An idea wedged its way into his head, as bad ideas sometimes do. He quickly picked all of the grass and raced back to his village, calling all of the shepherds to a meeting. When they had gathered, he told them about the grass’s powers and proposed a deal to them.
“I will cut my neck open,” he said, “and rub the grass on my wound to save myself. If it works and I live, I get every single one of your sheep. If not, then you will get mine.”
Of course, the shepherds excitedly agreed to this proposition, expecting to have a few hundred new sheep under their ownership within the next few minutes.
So the deal was made, and the shepherd slashed his throat, bleeding to death almost immediately.
Deepak tells me, “how could you possibly do anything but lay there and die after doing a thing like that? He couldn’t even move to grab the grass.”
Which begs the question- had he had time to reach the grass, would it have made a difference?

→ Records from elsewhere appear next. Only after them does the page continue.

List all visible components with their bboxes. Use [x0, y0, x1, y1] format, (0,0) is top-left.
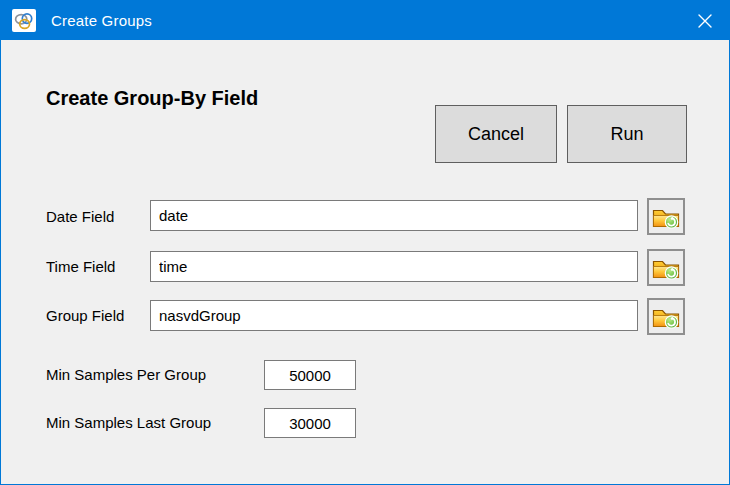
group-field-browse-button[interactable] — [647, 298, 685, 335]
date-field-label: Date Field — [46, 201, 114, 232]
folder-refresh-icon — [652, 205, 680, 229]
time-field-input[interactable] — [150, 251, 638, 282]
group-field-input[interactable] — [150, 300, 638, 331]
min-samples-per-group-input[interactable] — [264, 360, 356, 390]
titlebar: Create Groups — [1, 1, 729, 40]
cancel-button[interactable]: Cancel — [435, 105, 557, 163]
min-samples-per-group-label: Min Samples Per Group — [46, 360, 206, 390]
run-button[interactable]: Run — [567, 105, 687, 163]
create-groups-dialog: Create Groups Create Group-By Field Canc… — [0, 0, 730, 485]
group-field-label: Group Field — [46, 300, 124, 331]
app-logo-icon — [12, 9, 36, 32]
folder-refresh-icon — [652, 256, 680, 280]
time-field-browse-button[interactable] — [647, 249, 685, 286]
page-title: Create Group-By Field — [46, 87, 258, 110]
min-samples-last-group-label: Min Samples Last Group — [46, 408, 211, 438]
date-field-input[interactable] — [150, 200, 638, 231]
close-icon[interactable] — [681, 1, 729, 40]
window-title: Create Groups — [51, 12, 152, 29]
min-samples-last-group-input[interactable] — [264, 408, 356, 438]
folder-refresh-icon — [652, 305, 680, 329]
time-field-label: Time Field — [46, 251, 115, 282]
date-field-browse-button[interactable] — [647, 198, 685, 235]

STORY 2: Revenge of the Mountain Spirit
Jairam and Deepak, along with many people who make their home up in the mountains, believe that power can be created and released when someone sacrifices an animal or worships a stone.
"We left the village of Jhaka in September for Rupin Pass, but the journey was much more difficult than usual," Deepak tells me.
"We reached over the Pass to our next camp," Jairam adds, in his soft-spoken way that somehow commands every ear to listen. "And we danced to celebrate making it there and the beautiful weather. We made a lot of noise."
When they awoke the next morning, however, the blue skies had vanished, replaced by an angry, grey sky that erupted into a vicious blizzard. The camp was destroyed.
"We ran down to Sangla," they both say, "but it wasn't any better. Cloudbursts and an avalanche. We ran all the way back up Rupin Pass and escaped all the way home to safety in Jhaka."
That's about 43 kilometers at 4,200 meters if you're wondering.
“We made too much noise,” says Deepak, “the power was angry with us.”
Moral of the story? Respect the powers of the mountain- physical or mystical, that’s up to you.
This last one is from me to all of the people living in those mountains.
Deepak and Jairam mentioned the story of how a group of trekkers, who found themselves in peril on these trails a few years back, were saved by a shepherd. The shepherd sacrificed his own life to preserve theirs.
I felt really sad about the story. In that moment of mild sorrow, Jairam turned to me with soft eyes and said, “Every villager and shepherd who lives in these mountains (The Himalayas) is pure. If you need help, we will be there. And if you are in trouble, we will die to save you.”
What do you say to that unwavering level of kindness and sincerity? I am speechless!
They shared their bread with us, their favorite recipes, their crops. They carried our things when our own back couldn’t handle the combined strain of the mountain slope and the weight of the pack any longer. They wanted to know if we were warm and made extra chai if our answer was “no.” Jairam held my hand tightly, guiding me up the steep and borderline-dangerous ascent on the day we reached Rupin Pass itself, making sure that I would never fall.
And they do it all with a smile.
I don’t feel like my thank-you’s are enough, and while I give them anyways, Jairam says that they don’t need them.
“I’ve wanted to do this all my life since I was young,” he says, “this is what makes me happy.”